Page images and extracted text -
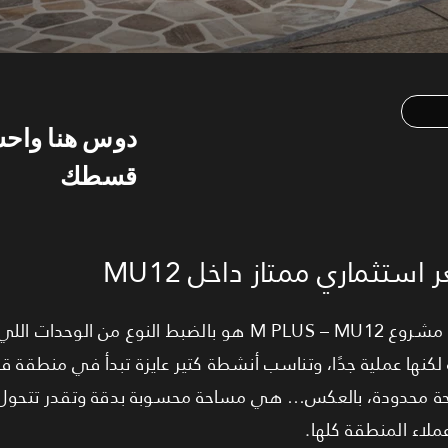
دوس هنا واح
قسطك
المحل التجاري بمساحة 37 متر داخل مشروع M PLUS – MU12 هو بالضبط ا
لكنها عملية جدًا، وتناسب أنشطة كتير عايزة تبدأ في منطقة قو
مجرد مساحة محدودة، بالعكس… هي مساحة محسوبة بدقة وتقدر تتحو
لاء المنطقة كلها.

WORK REQUIRED - From the line containing "لكنها عملية جدًا،" through the last line of the entries above, print every line exactly, including both ends, and nothing else.

EXERCISE RESULT -
لكنها عملية جدًا، وتناسب أنشطة كتير عايزة تبدأ في منطقة قو
مجرد مساحة محدودة، بالعكس… هي مساحة محسوبة بدقة وتقدر تتحو
لاء المنطقة كلها.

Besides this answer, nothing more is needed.